- Task objective -
Write out, exactly and in full, the records given below, but not their pictures.

Collected data
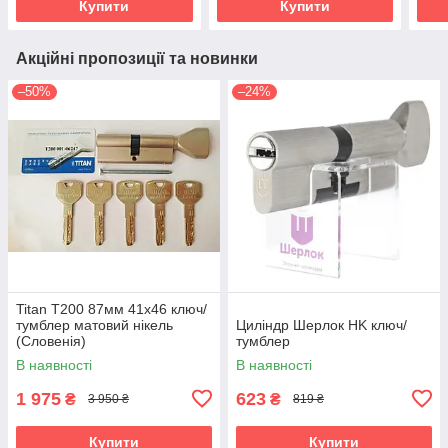
Купити
Купити
Акційні пропозиції та новинки
–50%
–24%
Titan Т200 87мм 41х46 ключ/
тумблер матовий нікель
Циліндр Шерлок HK ключ/
(Словенія)
тумблер
В наявності
В наявності
1 975
623
₴
₴
3 950 ₴
819 ₴
Купити
Купити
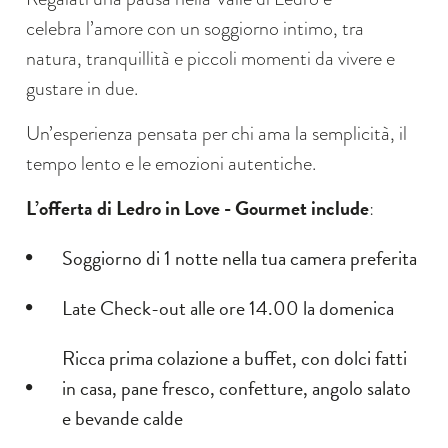
celebra l’amore con un soggiorno intimo, tra
natura, tranquillità e piccoli momenti da vivere e
gustare in due.
Un’esperienza pensata per chi ama la semplicità, il
tempo lento e le emozioni autentiche.
L’offerta di Ledro in Love - Gourmet include
:
Soggiorno di 1 notte nella tua camera preferita
Late Check-out alle ore 14.00 la domenica
Ricca prima colazione a buffet, con dolci fatti
in casa, pane fresco, confetture, angolo salato
e bevande calde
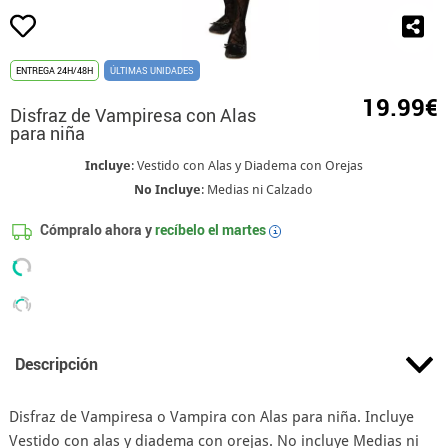
ENTREGA 24H/48H
ÚLTIMAS UNIDADES
19.99€
Disfraz de Vampiresa con Alas
para niña
Incluye
: Vestido con Alas y Diadema con Orejas
No Incluye
: Medias ni Calzado
Cómpralo ahora y
recíbelo el
martes
i
Descripción
Disfraz de Vampiresa o Vampira con Alas para niña. Incluye
Vestido con alas y diadema con orejas. No incluye Medias ni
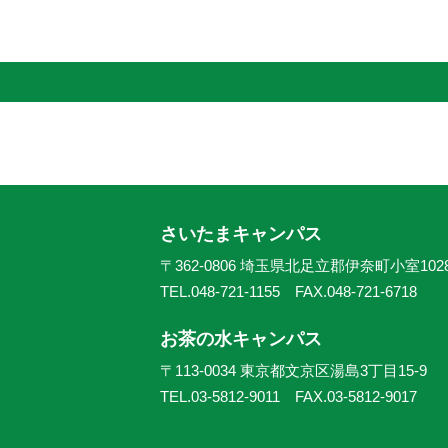
さいたまキャンパス
〒362-0806 埼玉県北足立郡伊奈町小室102
TEL.048-721-1155 FAX.048-721-6718
お茶の水キャンパス
〒113-0034 東京都文京区湯島3丁目15-9
TEL.03-5812-9011 FAX.03-5812-9017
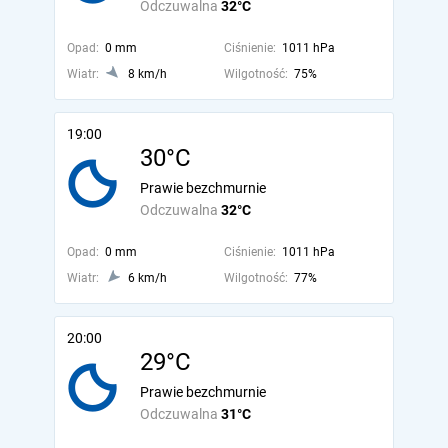
Odczuwalna
32°C
Opad:
0 mm
Ciśnienie:
1011 hPa
Wiatr:
8 km/h
Wilgotność:
75%
19:00
30°C
Prawie bezchmurnie
Odczuwalna
32°C
Opad:
0 mm
Ciśnienie:
1011 hPa
Wiatr:
6 km/h
Wilgotność:
77%
20:00
29°C
Prawie bezchmurnie
Odczuwalna
31°C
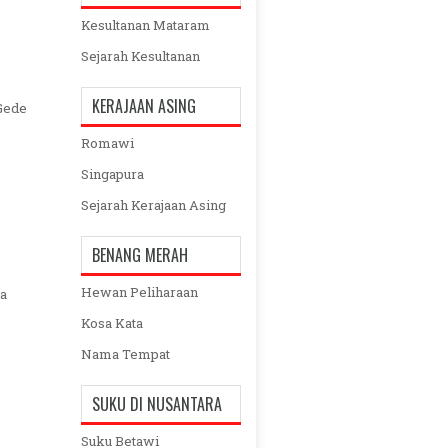
Kesultanan Mataram
Sejarah Kesultanan
KERAJAAN ASING
Gede
Romawi
Singapura
Sejarah Kerajaan Asing
BENANG MERAH
Hewan Peliharaan
ia
Kosa Kata
Nama Tempat
SUKU DI NUSANTARA
Suku Betawi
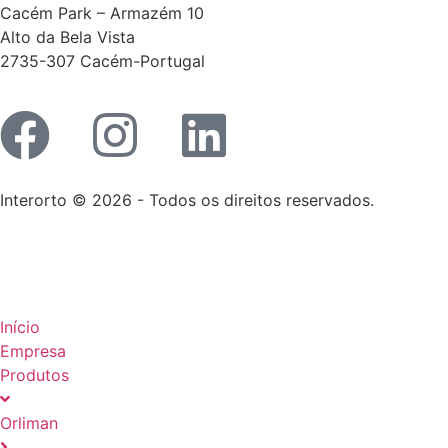
Cacém Park – Armazém 10
Alto da Bela Vista
2735-307 Cacém-Portugal
Interorto © 2026 - Todos os direitos reservados.
Início
Empresa
Produtos
Orliman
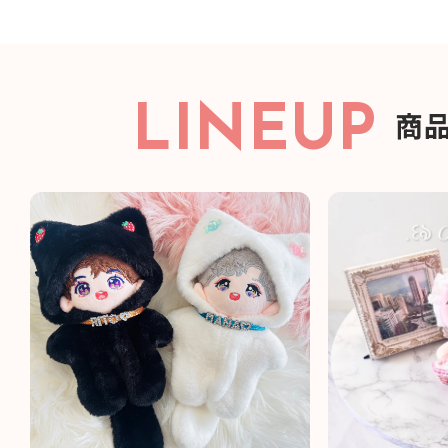
LINEUP
商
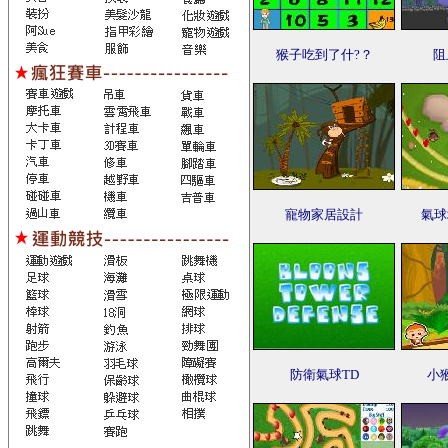
猴子吃到了什?？
阻
寵物家居設計
氣球
防衛氣球TD
小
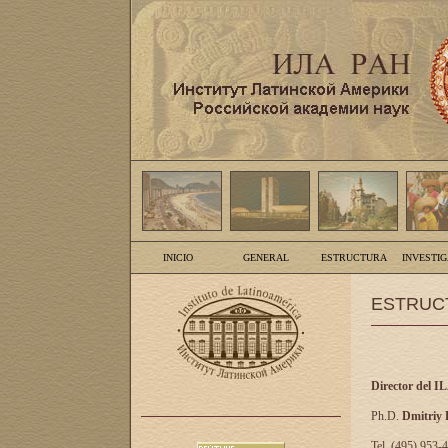
INICIO
GENERAL
ESTRUCTURA
INVESTI
ESTRUC
Director del I
Ph.D.
Dmitriy
Tel. (495) 953-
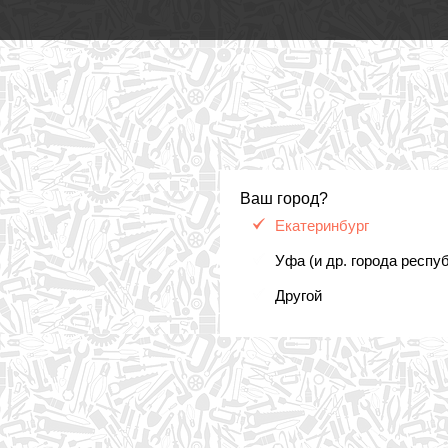
Ваш город?
Екатеринбург
Уфа (и др. города респу
Другой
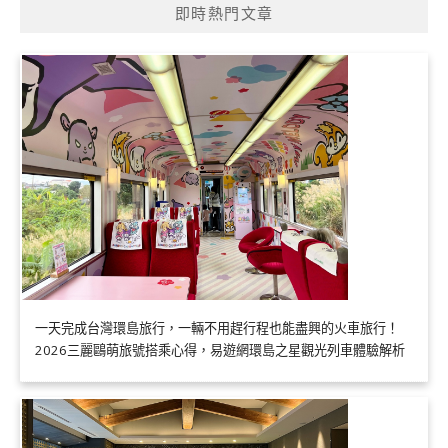
即時熱門文章
一天完成台灣環島旅行，一輛不用趕行程也能盡興的火車旅行！
2026三麗鷗萌旅號搭乘心得，易遊網環島之星觀光列車體驗解析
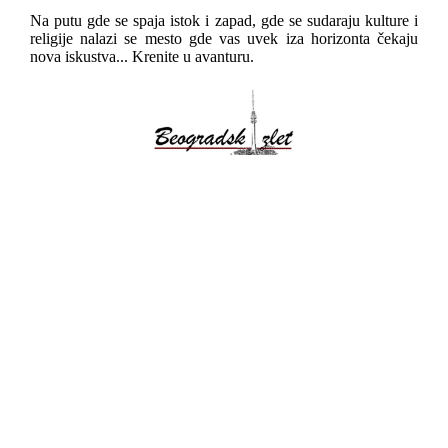
Na putu gde se spaja istok i zapad, gde se sudaraju kulture i
religije nalazi se mesto gde vas uvek iza horizonta čekaju
nova iskustva... Krenite u avanturu.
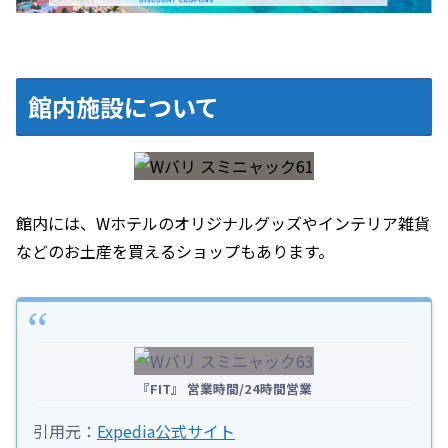
館内施設について
館内には、Wホテルのオリジナルグッズやインテリア雑貨
などのお土産を買えるショップもあります。
『FIT』 営業時間/24時間営業
引用元：
Expedia公式サイト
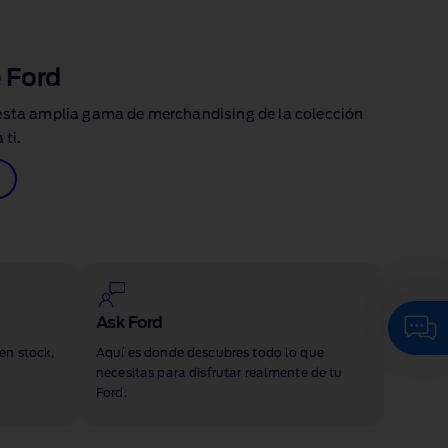
 Ford
esta amplia gama de merchandising de la colección
 ti.
Ask Ford
en stock,
Aquí es donde descubres todo lo que
necesitas para disfrutar realmente de tu
Ford.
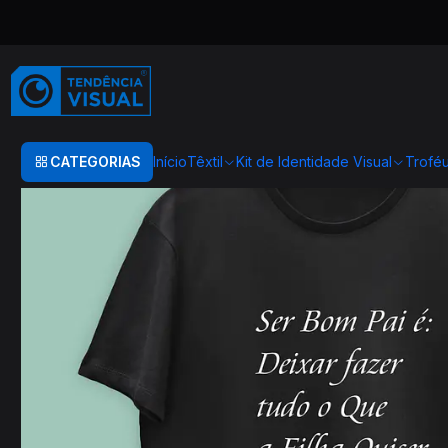
Início
TEXTIL
T-SHIRT COMIDA
DATAS COMEMORATIVAS
T-SHIRT
CATEGORIAS
Início
Têxtil
Kit de Identidade Visual
Trofé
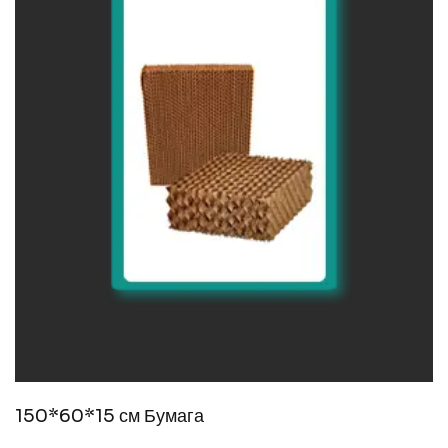
150*60*15 см Бумага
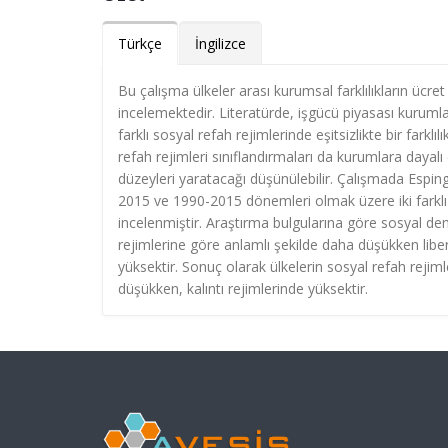
Türkçe
İngilizce
Bu çalışma ülkeler arası kurumsal farklılıkların ücret 
incelemektedir. Literatürde, işgücü piyasası kurumlar
farklı sosyal refah rejimlerinde eşitsizlikte bir fark
refah rejimleri sınıflandırmaları da kurumlara dayalı o
düzeyleri yaratacağı düşünülebilir. Çalışmada Esping-
2015 ve 1990-2015 dönemleri olmak üzere iki farklı dö
incelenmiştir. Araştırma bulgularına göre sosyal dem
rejimlerine göre anlamlı şekilde daha düşükken liber
yüksektir. Sonuç olarak ülkelerin sosyal refah rejimler
düşükken, kalıntı rejimlerinde yüksektir.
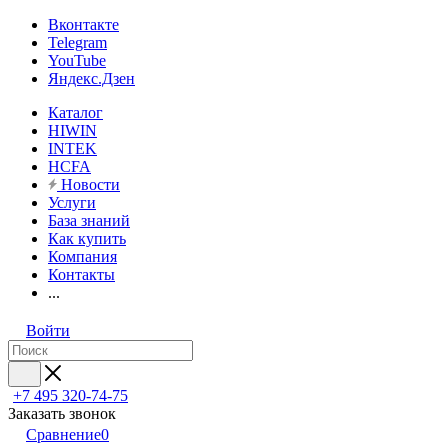
Вконтакте
Telegram
YouTube
Яндекс.Дзен
Каталог
HIWIN
INTEK
HCFA
Новости
Услуги
База знаний
Как купить
Компания
Контакты
...
Войти
+7 495 320-74-75
Заказать звонок
Сравнение
0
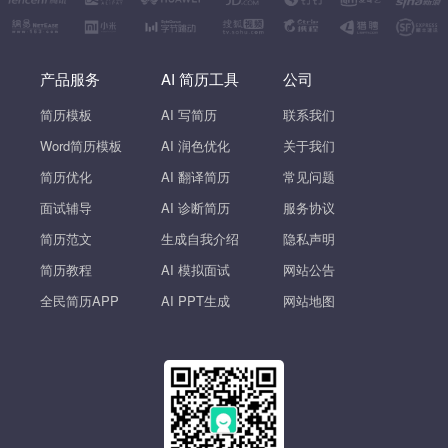
产品服务
AI 简历工具
公司
简历模板
AI 写简历
联系我们
Word简历模板
AI 润色优化
关于我们
简历优化
AI 翻译简历
常见问题
面试辅导
AI 诊断简历
服务协议
简历范文
生成自我介绍
隐私声明
简历教程
AI 模拟面试
网站公告
全民简历APP
AI PPT生成
网站地图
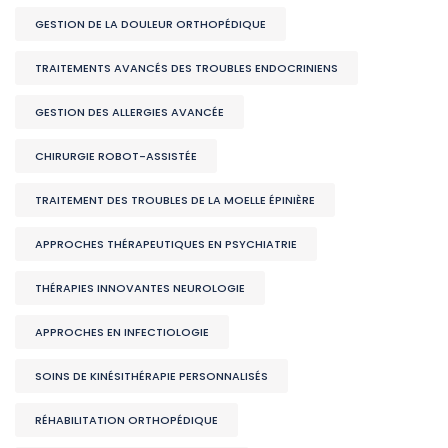
GESTION DE LA DOULEUR ORTHOPÉDIQUE
TRAITEMENTS AVANCÉS DES TROUBLES ENDOCRINIENS
GESTION DES ALLERGIES AVANCÉE
CHIRURGIE ROBOT-ASSISTÉE
TRAITEMENT DES TROUBLES DE LA MOELLE ÉPINIÈRE
APPROCHES THÉRAPEUTIQUES EN PSYCHIATRIE
THÉRAPIES INNOVANTES NEUROLOGIE
APPROCHES EN INFECTIOLOGIE
SOINS DE KINÉSITHÉRAPIE PERSONNALISÉS
RÉHABILITATION ORTHOPÉDIQUE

- Exercise result -
Купити
Купити
Акційні пропозиції та новинки
–50%
–24%
Titan Т200 87мм 41х46 ключ/
тумблер матовий нікель
Циліндр Шерлок HK ключ/
(Словенія)
тумблер
В наявності
В наявності
1 975
623
₴
₴
3 950 ₴
819 ₴
Купити
Купити
celebra l’amore con un soggiorno intimo, tra
natura, tranquillità e piccoli momenti da vivere e
gustare in due.
Un’esperienza pensata per chi ama la semplicità, il
tempo lento e le emozioni autentiche.
L’offerta di Ledro in Love - Gourmet include
:
Soggiorno di 1 notte nella tua camera preferita
Late Check-out alle ore 14.00 la domenica
Ricca prima colazione a buffet, con dolci fatti
in casa, pane fresco, confetture, angolo salato
e bevande calde
ENTREGA 24H/48H
ÚLTIMAS UNIDADES
19.99€
Disfraz de Vampiresa con Alas
para niña
Incluye
: Vestido con Alas y Diadema con Orejas
No Incluye
: Medias ni Calzado
Cómpralo ahora y
recíbelo el
martes
i
Descripción
Disfraz de Vampiresa o Vampira con Alas para niña. Incluye
Vestido con alas y diadema con orejas. No incluye Medias ni
さいたまキャンパス
〒362-0806 埼玉県北足立郡伊奈町小室102
TEL.048-721-1155 FAX.048-721-6718
お茶の水キャンパス
〒113-0034 東京都文京区湯島3丁目15-9
TEL.03-5812-9011 FAX.03-5812-9017
Odczuwalna
32°C
Opad:
0 mm
Ciśnienie:
1011 hPa
Wiatr:
8 km/h
Wilgotność:
75%
19:00
30°C
Prawie bezchmurnie
Odczuwalna
32°C
Opad:
0 mm
Ciśnienie:
1011 hPa
Wiatr:
6 km/h
Wilgotność:
77%
20:00
29°C
Prawie bezchmurnie
Odczuwalna
31°C
Kesultanan Mataram
Sejarah Kesultanan
KERAJAAN ASING
Gede
Romawi
Singapura
Sejarah Kerajaan Asing
BENANG MERAH
Hewan Peliharaan
ia
Kosa Kata
Nama Tempat
SUKU DI NUSANTARA
Suku Betawi
Cacém Park – Armazém 10
Alto da Bela Vista
2735-307 Cacém-Portugal
Interorto © 2026 - Todos os direitos reservados.
Início
Empresa
Produtos
Orliman
LINEUP
商
猴子吃到了什?？
阻
寵物家居設計
氣球
防衛氣球TD
小
INICIO
GENERAL
ESTRUCTURA
INVESTI
ESTRUC
Director del I
Ph.D.
Dmitriy
Tel. (495) 953-
Ваш город?
Екатеринбург
Уфа (и др. города респу
Другой
即時熱門文章
一天完成台灣環島旅行，一輛不用趕行程也能盡興的火車旅行！
2026三麗鷗萌旅號搭乘心得，易遊網環島之星觀光列車體驗解析
Na putu gde se spaja istok i zapad, gde se sudaraju kulture i
religije nalazi se mesto gde vas uvek iza horizonta čekaju
nova iskustva... Krenite u avanturu.
館内施設について
館内には、Wホテルのオリジナルグッズやインテリア雑貨
などのお土産を買えるショップもあります。
『FIT』 営業時間/24時間営業
引用元：
Expedia公式サイト
 Ford
esta amplia gama de merchandising de la colección
 ti.
Ask Ford
en stock,
Aquí es donde descubres todo lo que
necesitas para disfrutar realmente de tu
Ford.
Início
TEXTIL
T-SHIRT COMIDA
DATAS COMEMORATIVAS
T-SHIRT
CATEGORIAS
Início
Têxtil
Kit de Identidade Visual
Trofé
150*60*15 см Бумага
Türkçe
İngilizce
Bu çalışma ülkeler arası kurumsal farklılıkların ücret 
incelemektedir. Literatürde, işgücü piyasası kurumlar
farklı sosyal refah rejimlerinde eşitsizlikte bir fark
refah rejimleri sınıflandırmaları da kurumlara dayalı o
düzeyleri yaratacağı düşünülebilir. Çalışmada Esping-
2015 ve 1990-2015 dönemleri olmak üzere iki farklı dö
incelenmiştir. Araştırma bulgularına göre sosyal dem
rejimlerine göre anlamlı şekilde daha düşükken liber
yüksektir. Sonuç olarak ülkelerin sosyal refah rejimler
düşükken, kalıntı rejimlerinde yüksektir.
Вконтакте
Telegram
YouTube
Яндекс.Дзен
Каталог
HIWIN
INTEK
HCFA
Новости
Услуги
База знаний
Как купить
Компания
Контакты
...
Войти
+7 495 320-74-75
Заказать звонок
Сравнение
0
产品服务
AI 简历工具
公司
简历模板
AI 写简历
联系我们
Word简历模板
AI 润色优化
关于我们
简历优化
AI 翻译简历
常见问题
面试辅导
AI 诊断简历
服务协议
简历范文
生成自我介绍
隐私声明
简历教程
AI 模拟面试
网站公告
全民简历APP
AI PPT生成
网站地图
GESTION DE LA DOULEUR ORTHOPÉDIQUE
TRAITEMENTS AVANCÉS DES TROUBLES ENDOCRINIENS
GESTION DES ALLERGIES AVANCÉE
CHIRURGIE ROBOT-ASSISTÉE
TRAITEMENT DES TROUBLES DE LA MOELLE ÉPINIÈRE
APPROCHES THÉRAPEUTIQUES EN PSYCHIATRIE
THÉRAPIES INNOVANTES NEUROLOGIE
APPROCHES EN INFECTIOLOGIE
SOINS DE KINÉSITHÉRAPIE PERSONNALISÉS
RÉHABILITATION ORTHOPÉDIQUE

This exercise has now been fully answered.